Duck meat is 1500 calories per lb (ready to eat) Venison is 700 calories per lb. You need that fat. 20 ducks is just as many calories as a 100 lb deer. Birds are smarter than fish, but not a lot smarter. A net trap that's 4 feet wide, 4 fi tall, 20 ft long, can be made in 2 days and can catch a dozen ducks at once, if you watch it and use an arrow (tied to the pins that hold open the end-doors of the trap), to suddenly drop those doors. If you can bait ducks to a given place, using fishheads and guts, and shredded, boiled, roasted cambium, it's worth making the netting to catch them.


----------



## been (Jun 23, 2019)

yeah, took tons of precautions, KNOWING that he's at risk of a major heart attack, but then ate the muskrat while half raw. He was too dumb to cut it into small chunks and boil it. real good. AFTER bragging about having no weaknesses! 

The other guy was so dumb that he tried to video himself while walking across a scree field, KNOWING that he had a bad leg and had cheated by putting on a lot of fat, instead of putting down the camera, slinging the bow, and cutting some trekking poles to help him cross the stone field. He was also "scouting" with his bow, and no quiver, exposed broadheads in his hand. Wth was that about? I use corrugated cardboard as sheaths on all my broadheads and a bow quiver. Do any of them know about flu-flu fletching for small game arrows? I've seen no such fletching. That seriously reduces the rate of loss/damage to your arrows. Do they know to waterproof their fletching? Early morning is the time to be hunting, with dew on the grass. When the arrow slides thru the grass the feathers get wet and useless, if they've not been waterproofed.

the big reason that they are catching no fish is they can't start with barbed hook. I'd correct that with a fire, 2 hard rocks and the file blade of my multitool. Cut the big hooks in half heat the ends of the hooks red hot, smash them flat and after they cool, file the points and barbs, bend the ends of half of them into eyes, have 50 barbed hooks. Use he snarewire to convert them into 16 treblehooks, set half of them for fowl, mammals and half for fish. Use forked sticks as "engines" to set the hooks, and bait bags made of tarp and tape to force the critter to bite right where the hook is hidden.


----------



## been (Jun 23, 2019)

The traditional ways have always failed on this show. Every last contestant has averaged losing half a lb of body-weight per day and some have lost over a lb per day. Fowler lost 73 lbs in 87 days.

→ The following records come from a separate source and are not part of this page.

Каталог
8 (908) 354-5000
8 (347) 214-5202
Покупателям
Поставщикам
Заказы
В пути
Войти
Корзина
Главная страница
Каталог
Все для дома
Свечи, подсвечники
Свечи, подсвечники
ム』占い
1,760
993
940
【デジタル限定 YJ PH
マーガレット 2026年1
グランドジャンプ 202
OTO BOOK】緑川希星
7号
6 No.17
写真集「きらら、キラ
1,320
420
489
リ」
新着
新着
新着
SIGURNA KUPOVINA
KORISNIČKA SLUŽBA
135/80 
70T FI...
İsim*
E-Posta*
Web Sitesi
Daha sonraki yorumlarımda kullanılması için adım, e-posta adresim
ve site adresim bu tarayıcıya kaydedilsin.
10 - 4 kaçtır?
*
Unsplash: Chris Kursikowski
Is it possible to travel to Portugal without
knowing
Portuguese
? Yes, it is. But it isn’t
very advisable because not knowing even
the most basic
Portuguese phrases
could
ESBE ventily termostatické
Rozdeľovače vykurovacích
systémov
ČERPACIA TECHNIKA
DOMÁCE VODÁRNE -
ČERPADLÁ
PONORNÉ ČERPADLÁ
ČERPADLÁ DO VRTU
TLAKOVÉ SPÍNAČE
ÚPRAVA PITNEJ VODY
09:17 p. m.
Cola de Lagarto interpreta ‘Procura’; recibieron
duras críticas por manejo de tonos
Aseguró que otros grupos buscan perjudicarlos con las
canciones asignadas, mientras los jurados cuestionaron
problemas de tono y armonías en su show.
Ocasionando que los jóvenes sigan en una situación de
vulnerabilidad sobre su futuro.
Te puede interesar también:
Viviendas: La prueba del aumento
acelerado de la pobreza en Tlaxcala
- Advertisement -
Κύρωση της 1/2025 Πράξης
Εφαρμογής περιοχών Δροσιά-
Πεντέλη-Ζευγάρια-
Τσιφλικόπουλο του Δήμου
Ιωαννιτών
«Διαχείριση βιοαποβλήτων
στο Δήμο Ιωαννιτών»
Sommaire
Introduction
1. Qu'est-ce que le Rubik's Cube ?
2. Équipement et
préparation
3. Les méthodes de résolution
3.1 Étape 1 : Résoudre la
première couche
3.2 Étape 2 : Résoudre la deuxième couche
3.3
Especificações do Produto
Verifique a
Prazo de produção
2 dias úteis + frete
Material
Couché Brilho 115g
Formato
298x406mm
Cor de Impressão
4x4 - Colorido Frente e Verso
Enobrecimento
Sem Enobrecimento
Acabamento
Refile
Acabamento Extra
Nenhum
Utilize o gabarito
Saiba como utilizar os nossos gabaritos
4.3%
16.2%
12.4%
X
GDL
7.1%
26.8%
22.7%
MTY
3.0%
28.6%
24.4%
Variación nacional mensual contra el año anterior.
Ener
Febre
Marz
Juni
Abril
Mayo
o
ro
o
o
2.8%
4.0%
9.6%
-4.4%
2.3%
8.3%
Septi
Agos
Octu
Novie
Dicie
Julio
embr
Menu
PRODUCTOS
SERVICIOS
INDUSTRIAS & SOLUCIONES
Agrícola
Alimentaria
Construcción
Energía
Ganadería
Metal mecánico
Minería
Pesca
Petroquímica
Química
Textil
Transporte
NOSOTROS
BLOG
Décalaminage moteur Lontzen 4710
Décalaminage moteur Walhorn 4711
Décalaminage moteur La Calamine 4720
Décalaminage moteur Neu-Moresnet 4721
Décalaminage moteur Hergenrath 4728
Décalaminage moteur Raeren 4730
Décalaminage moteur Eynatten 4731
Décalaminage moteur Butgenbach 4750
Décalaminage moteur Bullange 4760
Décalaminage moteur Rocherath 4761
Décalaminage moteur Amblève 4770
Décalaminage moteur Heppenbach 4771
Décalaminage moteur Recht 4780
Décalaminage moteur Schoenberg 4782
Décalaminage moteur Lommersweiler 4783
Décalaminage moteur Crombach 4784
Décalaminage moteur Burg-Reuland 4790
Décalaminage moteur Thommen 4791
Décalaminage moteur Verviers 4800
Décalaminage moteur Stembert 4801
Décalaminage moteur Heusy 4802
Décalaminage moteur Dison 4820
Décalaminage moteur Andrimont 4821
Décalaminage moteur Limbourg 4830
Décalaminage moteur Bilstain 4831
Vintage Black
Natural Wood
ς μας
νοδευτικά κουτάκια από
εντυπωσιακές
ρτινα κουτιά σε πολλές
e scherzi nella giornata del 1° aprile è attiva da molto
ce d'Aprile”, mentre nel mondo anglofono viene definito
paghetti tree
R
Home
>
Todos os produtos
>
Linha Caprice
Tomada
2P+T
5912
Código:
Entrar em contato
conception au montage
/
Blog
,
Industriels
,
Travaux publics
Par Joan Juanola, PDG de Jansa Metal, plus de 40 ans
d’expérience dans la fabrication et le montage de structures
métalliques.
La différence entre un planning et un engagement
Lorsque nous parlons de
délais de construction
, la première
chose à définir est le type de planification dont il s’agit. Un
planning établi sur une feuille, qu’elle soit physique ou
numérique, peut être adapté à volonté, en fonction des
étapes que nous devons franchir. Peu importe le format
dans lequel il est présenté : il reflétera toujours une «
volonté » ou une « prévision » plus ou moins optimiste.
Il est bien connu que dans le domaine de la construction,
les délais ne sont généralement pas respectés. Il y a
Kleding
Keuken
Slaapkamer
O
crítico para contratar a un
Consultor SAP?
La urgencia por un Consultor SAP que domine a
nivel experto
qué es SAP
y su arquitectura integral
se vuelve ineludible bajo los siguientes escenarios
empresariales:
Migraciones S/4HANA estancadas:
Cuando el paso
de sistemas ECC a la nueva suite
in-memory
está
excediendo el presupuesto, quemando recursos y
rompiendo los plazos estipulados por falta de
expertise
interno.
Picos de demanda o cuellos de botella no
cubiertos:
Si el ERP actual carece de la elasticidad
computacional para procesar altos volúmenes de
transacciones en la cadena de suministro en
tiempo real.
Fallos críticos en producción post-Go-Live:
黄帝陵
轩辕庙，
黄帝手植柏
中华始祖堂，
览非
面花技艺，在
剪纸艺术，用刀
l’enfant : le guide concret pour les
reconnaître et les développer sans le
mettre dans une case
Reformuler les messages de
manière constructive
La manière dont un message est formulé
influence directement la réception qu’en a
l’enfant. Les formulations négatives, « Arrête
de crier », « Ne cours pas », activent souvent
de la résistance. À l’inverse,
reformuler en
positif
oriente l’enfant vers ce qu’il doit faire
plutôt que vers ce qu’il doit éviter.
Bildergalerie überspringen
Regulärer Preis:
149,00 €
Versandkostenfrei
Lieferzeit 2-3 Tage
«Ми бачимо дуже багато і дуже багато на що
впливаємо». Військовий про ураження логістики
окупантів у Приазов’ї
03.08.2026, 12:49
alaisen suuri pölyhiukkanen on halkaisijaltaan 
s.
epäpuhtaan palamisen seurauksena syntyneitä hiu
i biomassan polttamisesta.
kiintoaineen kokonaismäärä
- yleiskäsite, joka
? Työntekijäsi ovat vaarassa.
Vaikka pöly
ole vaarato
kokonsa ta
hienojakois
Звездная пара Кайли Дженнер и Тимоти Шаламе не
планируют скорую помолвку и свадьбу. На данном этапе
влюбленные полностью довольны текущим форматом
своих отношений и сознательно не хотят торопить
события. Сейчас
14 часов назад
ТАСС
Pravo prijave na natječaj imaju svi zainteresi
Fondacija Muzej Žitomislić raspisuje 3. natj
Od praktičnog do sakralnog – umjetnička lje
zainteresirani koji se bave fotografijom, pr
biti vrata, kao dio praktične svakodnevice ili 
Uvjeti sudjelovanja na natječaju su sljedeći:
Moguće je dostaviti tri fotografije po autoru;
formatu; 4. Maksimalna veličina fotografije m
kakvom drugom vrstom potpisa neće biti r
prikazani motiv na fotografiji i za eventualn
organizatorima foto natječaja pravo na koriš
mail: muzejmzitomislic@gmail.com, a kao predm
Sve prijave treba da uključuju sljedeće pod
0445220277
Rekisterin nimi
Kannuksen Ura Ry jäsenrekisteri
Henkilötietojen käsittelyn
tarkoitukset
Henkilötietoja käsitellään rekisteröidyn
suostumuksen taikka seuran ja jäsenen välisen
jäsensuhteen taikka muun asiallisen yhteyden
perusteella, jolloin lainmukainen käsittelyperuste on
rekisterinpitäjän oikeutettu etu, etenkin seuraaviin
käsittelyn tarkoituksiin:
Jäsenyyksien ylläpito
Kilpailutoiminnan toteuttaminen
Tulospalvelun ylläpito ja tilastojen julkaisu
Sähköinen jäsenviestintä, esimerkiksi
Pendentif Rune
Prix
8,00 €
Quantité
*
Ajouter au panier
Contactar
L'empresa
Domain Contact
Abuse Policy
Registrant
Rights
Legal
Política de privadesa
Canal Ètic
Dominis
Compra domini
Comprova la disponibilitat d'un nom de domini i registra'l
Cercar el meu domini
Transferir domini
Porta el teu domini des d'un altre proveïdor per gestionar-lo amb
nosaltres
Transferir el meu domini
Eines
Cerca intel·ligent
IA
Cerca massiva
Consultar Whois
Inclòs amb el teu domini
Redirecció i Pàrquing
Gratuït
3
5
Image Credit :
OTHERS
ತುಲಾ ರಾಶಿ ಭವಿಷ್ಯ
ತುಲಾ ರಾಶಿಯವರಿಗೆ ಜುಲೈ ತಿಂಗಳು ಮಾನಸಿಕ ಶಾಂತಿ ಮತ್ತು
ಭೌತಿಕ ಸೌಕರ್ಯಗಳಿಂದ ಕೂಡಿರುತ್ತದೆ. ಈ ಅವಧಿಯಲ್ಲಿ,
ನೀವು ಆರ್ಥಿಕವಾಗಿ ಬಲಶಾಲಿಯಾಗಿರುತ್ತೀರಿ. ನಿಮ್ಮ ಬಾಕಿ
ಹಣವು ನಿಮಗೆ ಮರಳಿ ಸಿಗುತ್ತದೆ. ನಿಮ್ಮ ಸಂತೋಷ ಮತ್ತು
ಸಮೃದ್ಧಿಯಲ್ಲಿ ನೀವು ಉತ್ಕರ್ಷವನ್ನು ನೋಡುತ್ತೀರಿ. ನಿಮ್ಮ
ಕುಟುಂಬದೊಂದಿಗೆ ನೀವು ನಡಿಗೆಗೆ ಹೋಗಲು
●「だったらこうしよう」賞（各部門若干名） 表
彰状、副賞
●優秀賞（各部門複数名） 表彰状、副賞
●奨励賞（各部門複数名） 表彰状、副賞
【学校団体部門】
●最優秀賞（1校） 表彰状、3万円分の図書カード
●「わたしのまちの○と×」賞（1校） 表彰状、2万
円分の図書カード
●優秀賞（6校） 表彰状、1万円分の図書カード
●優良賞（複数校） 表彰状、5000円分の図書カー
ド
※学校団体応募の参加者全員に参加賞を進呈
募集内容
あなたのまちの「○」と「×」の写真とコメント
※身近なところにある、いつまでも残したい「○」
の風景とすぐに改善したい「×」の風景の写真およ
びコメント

Does that sound to you like any of them "thrived"? No, one and all, they have just starved. you've got to feed yourself well that first month and have preserved the flesh from 100 lbs of live weight fish and game, too, or you'll win only by being fat and lucky, like all the past winners. They can make a pontoon outrigger raft in 1-2 days, using stuff that they are allowed to take, but nobody's had the wit to do so. The camera case, the backpack, 1 set of clothing, the pants of the rainsuit, the live preserver will each float a man. So will the combo of the airhorn and the bear spray. So your local wood need not float well. Spray the pack and the clothing with waterproofing before leaving home. Stuff all with dry debris and seal the seams with tape. Sew what needs sewing, quick whip stitch, with a straightened- out fishhook. Make a wooden paddle. Then you can check out your entire segment of the shoreline, you're ready for a deer, caribou or moose to be swimming the lake and animals and waterfowl typically just ignore something that's floating on the water.


----------



## been (Jun 23, 2019)

you can tie the captured waterfowl's legs and wings, keep them alive until you can make a pen for them. Penned, they'll serve as bait for predators, which can then be trapped and/or arrowed. Then you dont have to preserve their flesh, you see. The only truly safe way to preserve food from fire, insects, animals, rot, flooding, is as your own bodyfat. Always eat all you can, or use it as bait, before bothering to use some of the 3 lb salt block to brine-dip and smoke it.


----------



## justen_m (Jan 15, 2004)

Jordan bags a freakin' moose!!! Cool watching the processing, protection, preservation, etc, all the work for one person after killing an 800+lb animal. This should give him a leg up (no pun intended) over the other survivalists. I wonder if he is going to be able to protect it from the wolves/bears.


----------



## Donbadabon (Mar 5, 2002)

That was crazy. He has a ton of meat now, so the trick will be preserving and protecting it. If he can do that, he might have this game won.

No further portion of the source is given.